I grew up on the East Coast, in Connecticut. My parents moved there in the 1970s, and the town we lived in was really rural — a quintessentially small New England farm town. As the ’80s and ’90s wore on, the town became deeply suburban. There were still pockets — you’d be driving on a dirt road with an old white congregational church and a red barn straight out of an Edward Hopper painting or something. Then you’d drive a little further and there’d be a Quiznos and a Blockbuster Video. I left when I was 18 and went to college in Oregon. I was always into 2D art stuff, always gravitated towards coloring and drawing. I felt attracted to that world whether that’s graphic design or painting or comic books — whatever.
Can you talk about your process a bit?
With the Particulate Matter paintings, they’re sort of improvised tone poems. I usually start with a sense of the palette and from there I go. The paintings end up being pretty realistic, and they need to have a sense of luminosity and depth to them, but the mark-making is unplanned.
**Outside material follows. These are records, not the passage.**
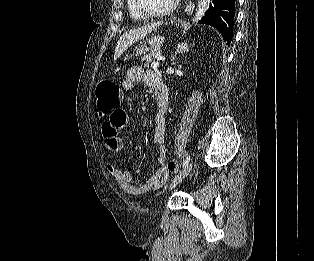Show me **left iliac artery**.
<instances>
[{
  "label": "left iliac artery",
  "mask_w": 314,
  "mask_h": 261,
  "mask_svg": "<svg viewBox=\"0 0 314 261\" xmlns=\"http://www.w3.org/2000/svg\"><path fill=\"white\" fill-rule=\"evenodd\" d=\"M189 161H190V155H188V156L185 158V160H184V162H183V167H184L185 165H187Z\"/></svg>",
  "instance_id": "44dca946"
}]
</instances>
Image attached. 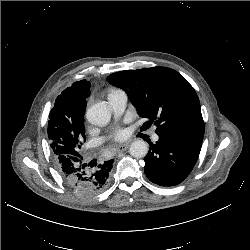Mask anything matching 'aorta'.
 Listing matches in <instances>:
<instances>
[{"instance_id":"762f6f07","label":"aorta","mask_w":250,"mask_h":250,"mask_svg":"<svg viewBox=\"0 0 250 250\" xmlns=\"http://www.w3.org/2000/svg\"><path fill=\"white\" fill-rule=\"evenodd\" d=\"M110 117L111 110L106 102H97L91 105L86 112L88 122L95 126L107 124ZM129 153L135 158H143L148 153V145L143 140H135L130 145Z\"/></svg>"}]
</instances>
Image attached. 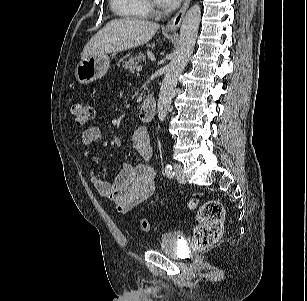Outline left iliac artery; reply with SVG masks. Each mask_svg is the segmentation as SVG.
Wrapping results in <instances>:
<instances>
[{
    "mask_svg": "<svg viewBox=\"0 0 307 301\" xmlns=\"http://www.w3.org/2000/svg\"><path fill=\"white\" fill-rule=\"evenodd\" d=\"M165 173H166L167 177L173 178L174 171H173V168H172L171 164H169V163L166 164V166H165Z\"/></svg>",
    "mask_w": 307,
    "mask_h": 301,
    "instance_id": "1",
    "label": "left iliac artery"
}]
</instances>
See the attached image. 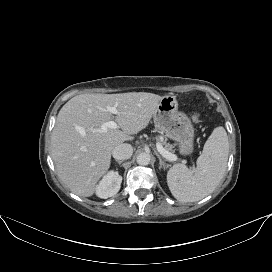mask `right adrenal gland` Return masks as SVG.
<instances>
[{
	"label": "right adrenal gland",
	"instance_id": "2a0ac1e0",
	"mask_svg": "<svg viewBox=\"0 0 272 272\" xmlns=\"http://www.w3.org/2000/svg\"><path fill=\"white\" fill-rule=\"evenodd\" d=\"M123 161H118L119 164H121Z\"/></svg>",
	"mask_w": 272,
	"mask_h": 272
}]
</instances>
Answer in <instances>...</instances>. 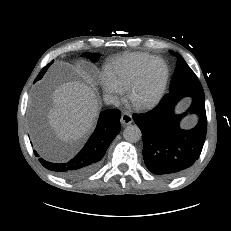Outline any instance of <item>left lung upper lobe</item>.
<instances>
[{
    "label": "left lung upper lobe",
    "instance_id": "1",
    "mask_svg": "<svg viewBox=\"0 0 231 231\" xmlns=\"http://www.w3.org/2000/svg\"><path fill=\"white\" fill-rule=\"evenodd\" d=\"M170 53L176 56L177 63L174 75L171 79L169 93H173L190 87L201 86V83L199 82L197 76L187 65L185 60L178 53H175L173 51H170Z\"/></svg>",
    "mask_w": 231,
    "mask_h": 231
}]
</instances>
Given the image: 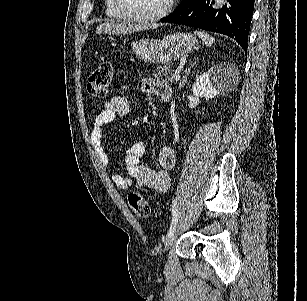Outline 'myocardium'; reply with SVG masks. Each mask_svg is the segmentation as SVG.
Returning a JSON list of instances; mask_svg holds the SVG:
<instances>
[{
	"label": "myocardium",
	"mask_w": 307,
	"mask_h": 301,
	"mask_svg": "<svg viewBox=\"0 0 307 301\" xmlns=\"http://www.w3.org/2000/svg\"><path fill=\"white\" fill-rule=\"evenodd\" d=\"M128 0H113L114 14L121 17L122 22H159L160 17H166L172 6V0H167L161 11H135L123 10L124 4Z\"/></svg>",
	"instance_id": "1"
}]
</instances>
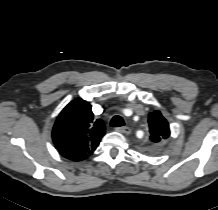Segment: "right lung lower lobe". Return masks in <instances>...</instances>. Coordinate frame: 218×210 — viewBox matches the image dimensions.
<instances>
[{
  "label": "right lung lower lobe",
  "instance_id": "right-lung-lower-lobe-1",
  "mask_svg": "<svg viewBox=\"0 0 218 210\" xmlns=\"http://www.w3.org/2000/svg\"><path fill=\"white\" fill-rule=\"evenodd\" d=\"M60 154H61L62 156H64L65 158H67V159L74 160V161H80L79 159L75 158L74 156H71V155L66 154V153H64V152H60ZM82 160H83V159H82Z\"/></svg>",
  "mask_w": 218,
  "mask_h": 210
}]
</instances>
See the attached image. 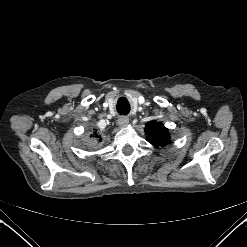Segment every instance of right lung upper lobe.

I get colors going and push paint around until the right shapes and relationships crystallize. And then I put paint in the sky last. I make a lot of painting and then edit down. The older architecture work, those were meticulously planned and took a while to execute which seems looking back like a pretty sensible thing to do if you’re painting architecture. Now that I’m painting pictures of mountains, they’re a little bit more off the cuff and random, which seems a satisfying and logical approach to that subject.
There are a few paintings in the series that almost look like a volcano — there’s a gray cloud of ash erupting from something. Are those different in some way from the mountain paintings?
Those actually aren’t going in the show; it was part of something else I was working on. You know when you’re working quickly, you do a lot and a lot of paintings get thrown away. You know what you want to do but sometimes it ends up being different from what you think. There’s this great Gerhard Richter quote. He spent a long time in the early ’70s just doing gray monochrome abstract painting. And he said he would paint like eight canvases in one day but somehow one of them was better than the other. Which is kind of deep — but is true and applies.